### Data for analysis
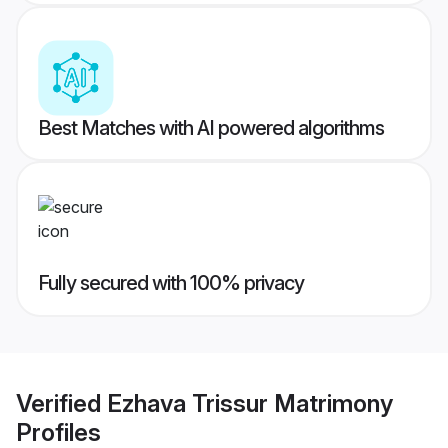
Best Matches with AI powered algorithms
Fully secured with 100% privacy
Verified
Ezhava Trissur Matrimony
Profiles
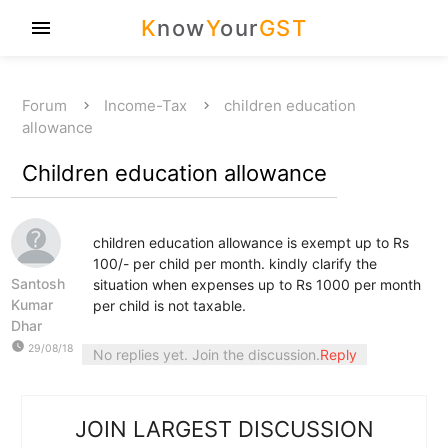
K
now
Y
our
GST
menu
Forum
Income-Tax
children education
allowance
Children education allowance
children education allowance is exempt up to Rs
100/- per child per month. kindly clarify the
Santosh
situation when expenses up to Rs 1000 per month
Kumar
per child is not taxable.
Dhar
watch_later
29/08/18
No replies yet. Join the discussion.
Reply
JOIN LARGEST DISCUSSION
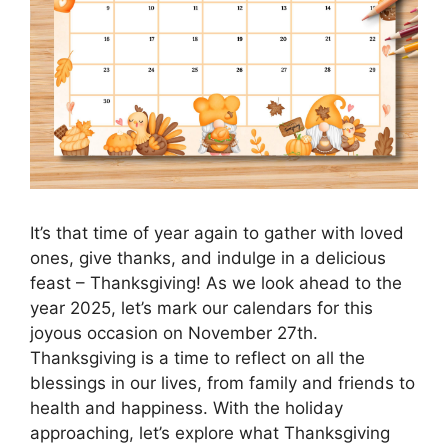
It’s that time of year again to gather with loved
ones, give thanks, and indulge in a delicious
feast – Thanksgiving! As we look ahead to the
year 2025, let’s mark our calendars for this
joyous occasion on November 27th.
Thanksgiving is a time to reflect on all the
blessings in our lives, from family and friends to
health and happiness. With the holiday
approaching, let’s explore what Thanksgiving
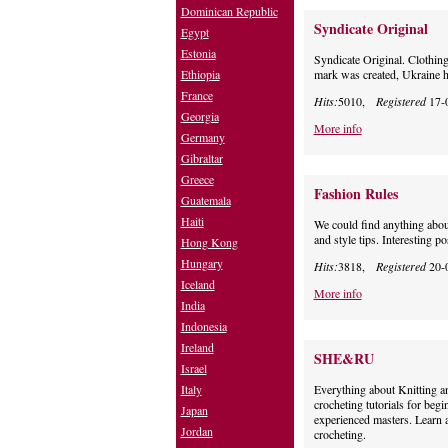
Dominican Republic
Syndicate Original
Egypt
Estonia
Syndicate Original. Clothing
Ethiopia
mark was created, Ukraine h
France
Hits:
5010,
Registered
17-
Georgia
More info
Germany
Gibraltar
Greece
Fashion Rules
Guatemala
Haiti
We could find anything about
and style tips. Interesting p
Hong Kong
Hungary
Hits:
3818,
Registered
20-
Iceland
More info
India
Indonesia
Ireland
SHE&RU
Israel
Italy
Everything about Knitting an
crocheting tutorials for beg
Japan
experienced masters. Learn a
Jordan
crocheting.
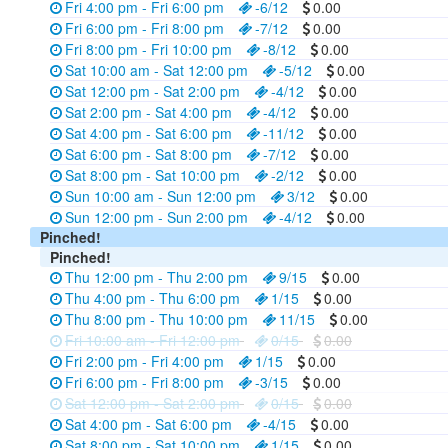
Fri 4:00 pm - Fri 6:00 pm
-6/12
0.00
Fri 6:00 pm - Fri 8:00 pm
-7/12
0.00
Fri 8:00 pm - Fri 10:00 pm
-8/12
0.00
Sat 10:00 am - Sat 12:00 pm
-5/12
0.00
Sat 12:00 pm - Sat 2:00 pm
-4/12
0.00
Sat 2:00 pm - Sat 4:00 pm
-4/12
0.00
Sat 4:00 pm - Sat 6:00 pm
-11/12
0.00
Sat 6:00 pm - Sat 8:00 pm
-7/12
0.00
Sat 8:00 pm - Sat 10:00 pm
-2/12
0.00
Sun 10:00 am - Sun 12:00 pm
3/12
0.00
Sun 12:00 pm - Sun 2:00 pm
-4/12
0.00
Pinched!
Pinched!
Thu 12:00 pm - Thu 2:00 pm
9/15
0.00
Thu 4:00 pm - Thu 6:00 pm
1/15
0.00
Thu 8:00 pm - Thu 10:00 pm
11/15
0.00
Fri 10:00 am - Fri 12:00 pm
0/15
0.00
Fri 2:00 pm - Fri 4:00 pm
1/15
0.00
Fri 6:00 pm - Fri 8:00 pm
-3/15
0.00
Sat 12:00 pm - Sat 2:00 pm
0/15
0.00
Sat 4:00 pm - Sat 6:00 pm
-4/15
0.00
Sat 8:00 pm - Sat 10:00 pm
1/15
0.00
######
The response should repeat each record precisely and contain no pictures.

Answer for the task ▸
Best Matches with AI powered algorithms
Fully secured with 100% privacy
Verified
Ezhava Trissur Matrimony
Profiles
K
now
Y
our
GST
menu
Forum
Income-Tax
children education
allowance
Children education allowance
children education allowance is exempt up to Rs
100/- per child per month. kindly clarify the
Santosh
situation when expenses up to Rs 1000 per month
Kumar
per child is not taxable.
Dhar
watch_later
29/08/18
No replies yet. Join the discussion.
Reply
JOIN LARGEST DISCUSSION
It’s that time of year again to gather with loved
ones, give thanks, and indulge in a delicious
feast – Thanksgiving! As we look ahead to the
year 2025, let’s mark our calendars for this
joyous occasion on November 27th.
Thanksgiving is a time to reflect on all the
blessings in our lives, from family and friends to
health and happiness. With the holiday
approaching, let’s explore what Thanksgiving
Dominican Republic
Syndicate Original
Egypt
Estonia
Syndicate Original. Clothing
Ethiopia
mark was created, Ukraine h
France
Hits:
5010,
Registered
17-
Georgia
More info
Germany
Gibraltar
Greece
Fashion Rules
Guatemala
Haiti
We could find anything about
and style tips. Interesting p
Hong Kong
Hungary
Hits:
3818,
Registered
20-
Iceland
More info
India
Indonesia
Ireland
SHE&RU
Israel
Italy
Everything about Knitting an
crocheting tutorials for beg
Japan
experienced masters. Learn a
Jordan
crocheting.
Fri 4:00 pm - Fri 6:00 pm
-6/12
0.00
Fri 6:00 pm - Fri 8:00 pm
-7/12
0.00
Fri 8:00 pm - Fri 10:00 pm
-8/12
0.00
Sat 10:00 am - Sat 12:00 pm
-5/12
0.00
Sat 12:00 pm - Sat 2:00 pm
-4/12
0.00
Sat 2:00 pm - Sat 4:00 pm
-4/12
0.00
Sat 4:00 pm - Sat 6:00 pm
-11/12
0.00
Sat 6:00 pm - Sat 8:00 pm
-7/12
0.00
Sat 8:00 pm - Sat 10:00 pm
-2/12
0.00
Sun 10:00 am - Sun 12:00 pm
3/12
0.00
Sun 12:00 pm - Sun 2:00 pm
-4/12
0.00
Pinched!
Pinched!
Thu 12:00 pm - Thu 2:00 pm
9/15
0.00
Thu 4:00 pm - Thu 6:00 pm
1/15
0.00
Thu 8:00 pm - Thu 10:00 pm
11/15
0.00
Fri 10:00 am - Fri 12:00 pm
0/15
0.00
Fri 2:00 pm - Fri 4:00 pm
1/15
0.00
Fri 6:00 pm - Fri 8:00 pm
-3/15
0.00
Sat 12:00 pm - Sat 2:00 pm
0/15
0.00
Sat 4:00 pm - Sat 6:00 pm
-4/15
0.00
Sat 8:00 pm - Sat 10:00 pm
1/15
0.00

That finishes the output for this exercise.